Lucknow, Feb. 3: The eight-member group of MLAs that split the 23-strong Uttar Pradesh Congress Legislature Party (CLP) four days ago split again today.

The splintering of the splinter group — recognised as Akhil Bharatiya Congress Dal (ABCD) by Speaker Kesari Nath Tripathi immediately after the first split — has resulted in four ABCD members joining Mayavati’s Bahujan Samaj Party in the hope of a ministerial berth.

The other four have been left high and dry by Mayavati’s diktat that joining her party was a precondition to their eligibility for the big prize.

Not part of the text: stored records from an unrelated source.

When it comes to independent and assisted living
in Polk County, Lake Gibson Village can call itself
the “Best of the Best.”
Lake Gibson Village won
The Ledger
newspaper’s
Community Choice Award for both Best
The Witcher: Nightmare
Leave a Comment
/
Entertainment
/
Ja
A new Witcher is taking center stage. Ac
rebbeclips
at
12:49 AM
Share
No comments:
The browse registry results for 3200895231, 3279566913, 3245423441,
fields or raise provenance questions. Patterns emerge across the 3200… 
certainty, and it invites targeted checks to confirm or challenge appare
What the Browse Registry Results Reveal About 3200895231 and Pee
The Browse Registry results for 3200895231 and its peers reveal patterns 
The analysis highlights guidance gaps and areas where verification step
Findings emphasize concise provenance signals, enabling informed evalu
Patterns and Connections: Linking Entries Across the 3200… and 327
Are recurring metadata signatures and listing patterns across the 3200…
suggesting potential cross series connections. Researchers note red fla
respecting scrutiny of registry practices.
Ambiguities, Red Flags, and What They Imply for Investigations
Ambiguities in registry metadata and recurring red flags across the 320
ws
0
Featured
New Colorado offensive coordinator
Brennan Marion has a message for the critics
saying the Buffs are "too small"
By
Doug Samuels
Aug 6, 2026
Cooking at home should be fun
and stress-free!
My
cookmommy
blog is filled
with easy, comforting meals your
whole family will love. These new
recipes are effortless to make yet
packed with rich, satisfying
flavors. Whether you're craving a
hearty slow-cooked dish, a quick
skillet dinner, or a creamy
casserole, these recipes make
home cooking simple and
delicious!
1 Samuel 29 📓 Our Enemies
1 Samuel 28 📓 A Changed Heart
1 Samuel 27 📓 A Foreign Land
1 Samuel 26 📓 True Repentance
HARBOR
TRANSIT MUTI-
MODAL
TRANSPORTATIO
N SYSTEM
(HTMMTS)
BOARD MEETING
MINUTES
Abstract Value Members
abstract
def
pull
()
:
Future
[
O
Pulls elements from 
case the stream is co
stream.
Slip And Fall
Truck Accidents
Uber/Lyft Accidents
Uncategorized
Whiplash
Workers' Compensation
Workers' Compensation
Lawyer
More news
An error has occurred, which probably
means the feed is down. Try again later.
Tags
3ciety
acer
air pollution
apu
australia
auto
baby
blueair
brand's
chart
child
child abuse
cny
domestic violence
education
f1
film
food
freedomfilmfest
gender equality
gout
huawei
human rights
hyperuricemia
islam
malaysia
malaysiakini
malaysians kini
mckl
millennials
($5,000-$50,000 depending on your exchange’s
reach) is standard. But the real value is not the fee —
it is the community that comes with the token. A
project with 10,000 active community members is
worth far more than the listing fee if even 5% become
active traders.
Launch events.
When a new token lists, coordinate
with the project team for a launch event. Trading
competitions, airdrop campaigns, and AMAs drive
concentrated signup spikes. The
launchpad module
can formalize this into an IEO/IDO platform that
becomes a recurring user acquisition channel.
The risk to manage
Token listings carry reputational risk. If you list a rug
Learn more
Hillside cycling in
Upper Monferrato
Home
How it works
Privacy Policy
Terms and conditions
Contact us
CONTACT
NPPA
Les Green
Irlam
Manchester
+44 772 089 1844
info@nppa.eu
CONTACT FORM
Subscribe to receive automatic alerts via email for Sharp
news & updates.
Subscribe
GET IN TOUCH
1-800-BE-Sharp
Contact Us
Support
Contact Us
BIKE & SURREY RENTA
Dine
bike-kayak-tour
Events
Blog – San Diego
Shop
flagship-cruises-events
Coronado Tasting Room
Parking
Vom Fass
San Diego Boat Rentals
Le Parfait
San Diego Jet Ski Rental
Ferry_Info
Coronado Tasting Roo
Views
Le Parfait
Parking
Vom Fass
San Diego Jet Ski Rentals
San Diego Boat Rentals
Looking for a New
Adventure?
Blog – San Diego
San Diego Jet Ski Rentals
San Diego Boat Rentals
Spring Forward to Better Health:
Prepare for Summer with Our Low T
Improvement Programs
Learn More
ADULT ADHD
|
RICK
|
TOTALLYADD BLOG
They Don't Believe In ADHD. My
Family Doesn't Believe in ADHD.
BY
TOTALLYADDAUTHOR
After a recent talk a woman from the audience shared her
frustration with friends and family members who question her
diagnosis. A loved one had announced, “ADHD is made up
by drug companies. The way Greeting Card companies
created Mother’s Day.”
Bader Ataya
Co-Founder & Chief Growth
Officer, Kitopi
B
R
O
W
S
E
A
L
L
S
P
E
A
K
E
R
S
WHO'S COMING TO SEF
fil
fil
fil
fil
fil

“We are still to make up our minds. But if Mayavati goes back on her promise, we might walk back to the Opposition camp,” said Akhilesh Singh, a former Congress MLA.

Akhilesh was expelled by the Congress, but treated as a legislature party member by Tripathi in a controversial ruling that the Congress now intends to contest.

Like Akhilesh, the other three members of the truncated ABCD, are yet to decide if they should return to the Congress or join Mulayam Singh Yadav’s Samajwadi Party.

Kazim Ali spoke for those who joined the Bahujan Samaj. The scion of Rampur’s former ruling family whose mother Noor Banoo represents the constituency in the Lok Sabha said: “We came to the conclusion that ABCD has no political future.”

“Our split with the Congress on January 28 did not yield the desired results and we have now decided to join the Bahujan Samaj,” he said. The others who went with him are Shyam Narain Tewari, Bundelkhand MLA Virendra Singh Bundela and Kameshwar Upadhyaya.

Tewari is a relative of Bahujan Samaj minister Amar Mani Tripathi, who played an important role in engineering the latest Congress split.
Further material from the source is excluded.